We went for a walk in the RSPB reserve at Fowlmere the other day. There’s not usually much of wildlife interest for the brief visitor at this time of year, but the paths wind through old woodland and I always enjoy how bare winter branches there are reflected in the scattered pools .
I decided to take my full-spectrum converted Olympus E-M10ii fitted with an infrared 720nm filter, and aimed for a vintage, plate-camera feel to the images, with dark tones, peripheral softness and vignetting. Victorian photo emulsions had tonal responses to light that are very different from today’s digital sensors, so I hoped the other-worldly effect of the IR spectrum today might suggest something of that.
Infrared plate and film photography dates from before WWI, and it remained a niche genre, although it was used by some great art photographers such as Minor White in the USA, and false-colour IR film images were commonplace in the swinging 60s (most notably on the cover of Frank Zappa’s album ‘Hot Rats’)

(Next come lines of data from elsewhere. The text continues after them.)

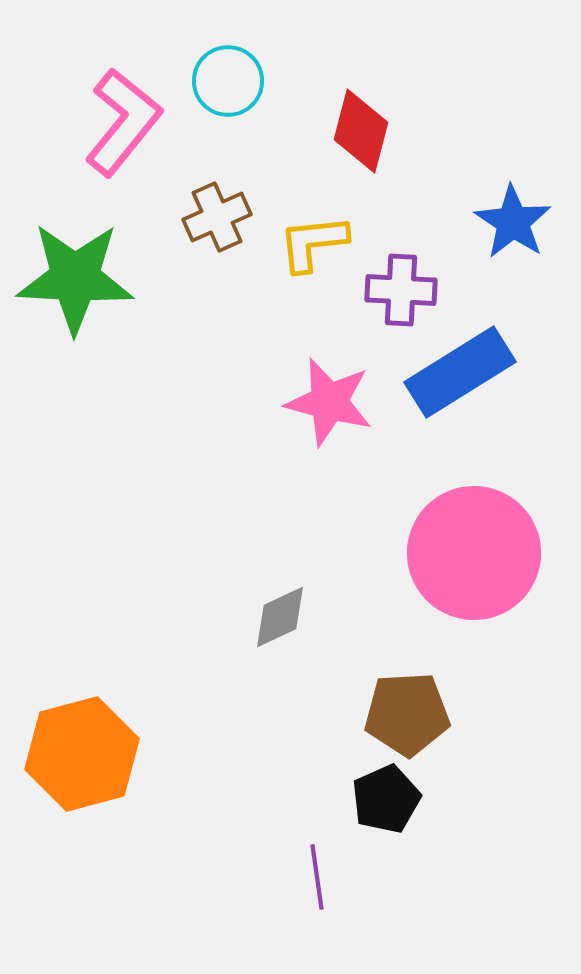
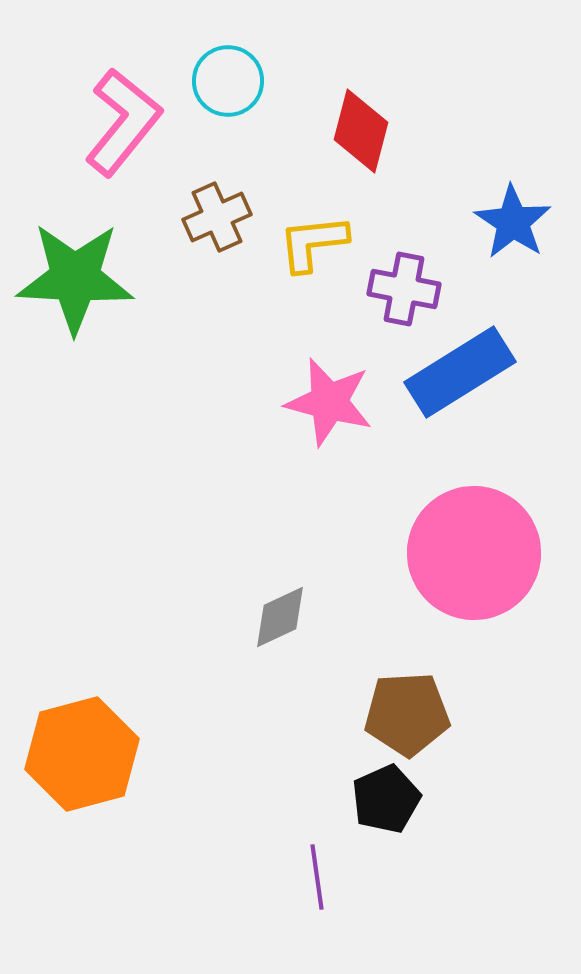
purple cross: moved 3 px right, 1 px up; rotated 8 degrees clockwise
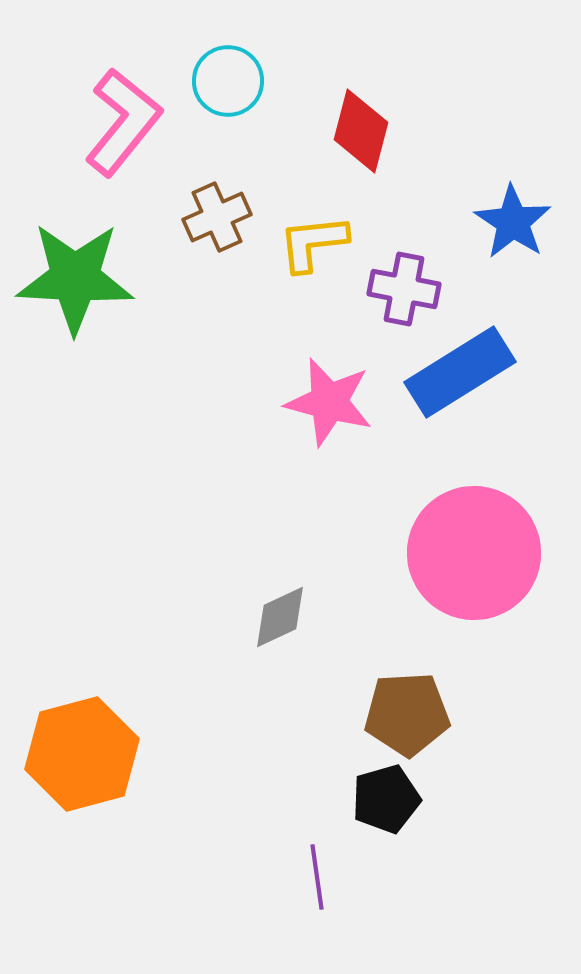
black pentagon: rotated 8 degrees clockwise
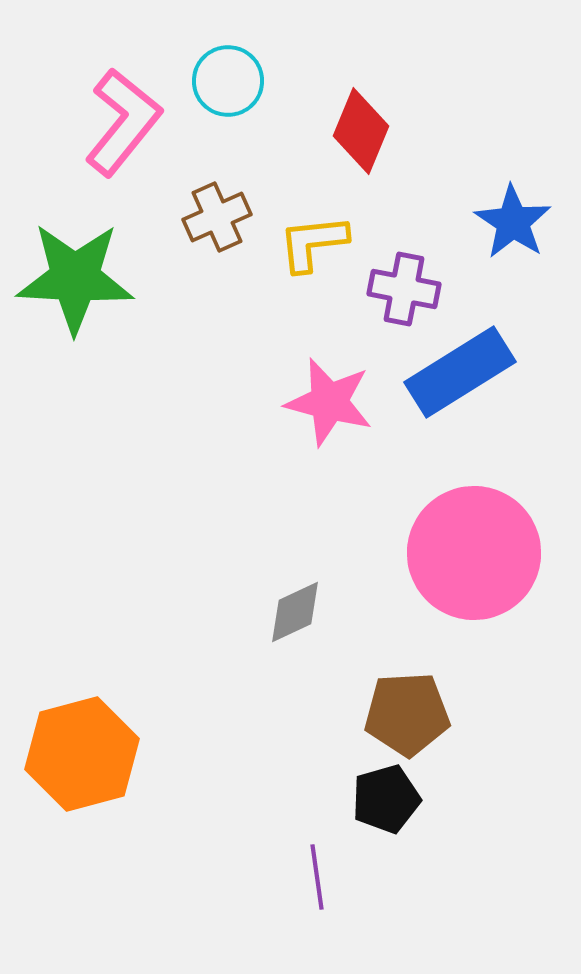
red diamond: rotated 8 degrees clockwise
gray diamond: moved 15 px right, 5 px up
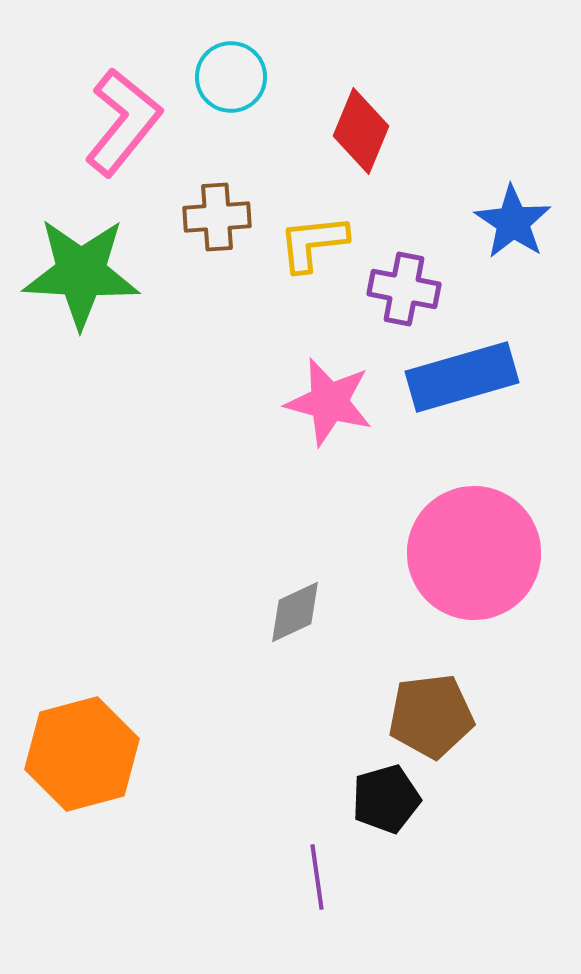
cyan circle: moved 3 px right, 4 px up
brown cross: rotated 20 degrees clockwise
green star: moved 6 px right, 5 px up
blue rectangle: moved 2 px right, 5 px down; rotated 16 degrees clockwise
brown pentagon: moved 24 px right, 2 px down; rotated 4 degrees counterclockwise
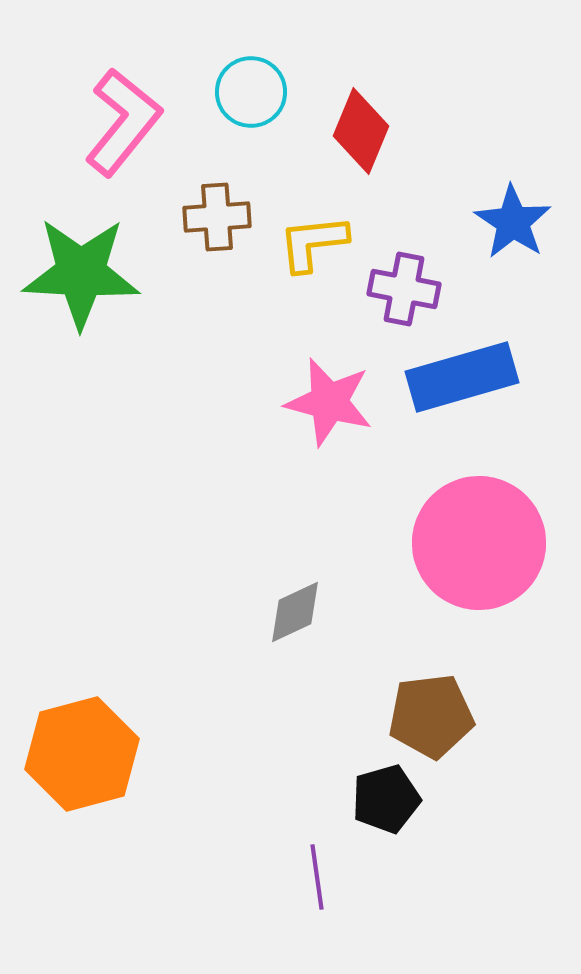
cyan circle: moved 20 px right, 15 px down
pink circle: moved 5 px right, 10 px up
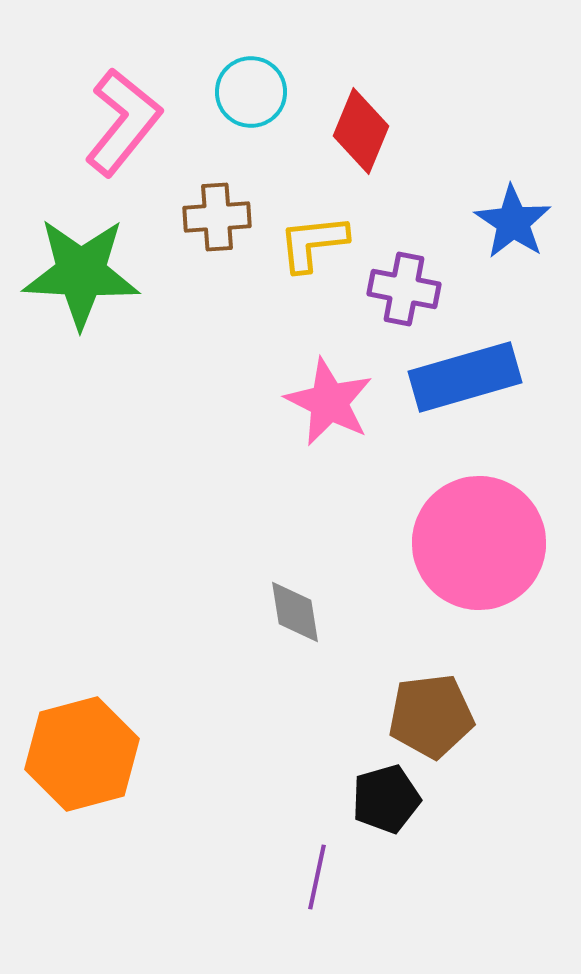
blue rectangle: moved 3 px right
pink star: rotated 12 degrees clockwise
gray diamond: rotated 74 degrees counterclockwise
purple line: rotated 20 degrees clockwise
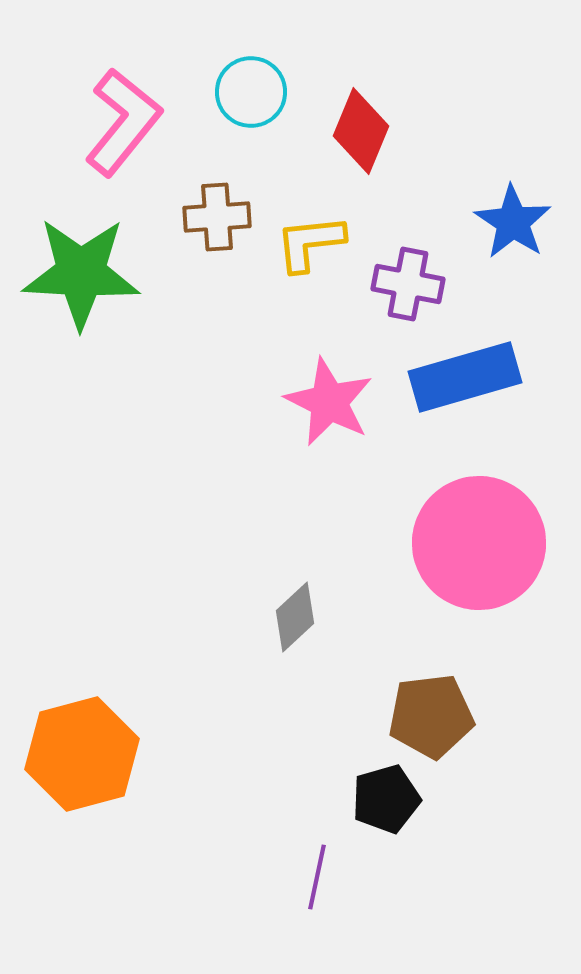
yellow L-shape: moved 3 px left
purple cross: moved 4 px right, 5 px up
gray diamond: moved 5 px down; rotated 56 degrees clockwise
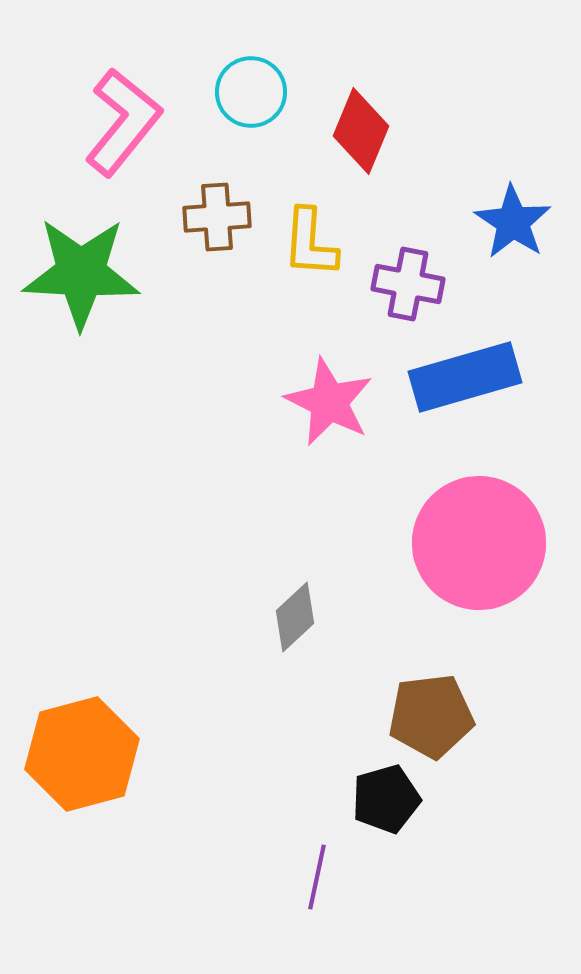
yellow L-shape: rotated 80 degrees counterclockwise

IR monochrome photography is often done at the height of the day in summer, when IR radiation is plentiful and the effects on foliage and sky often startling. I was trying for something much more subtle here.
Ironically, just as we were heading home we had a fine sighting of a Barn Owl hunting at the edge of the trees north of the car park, but I didn’t have a long lens with me, so binoculars had to suffice.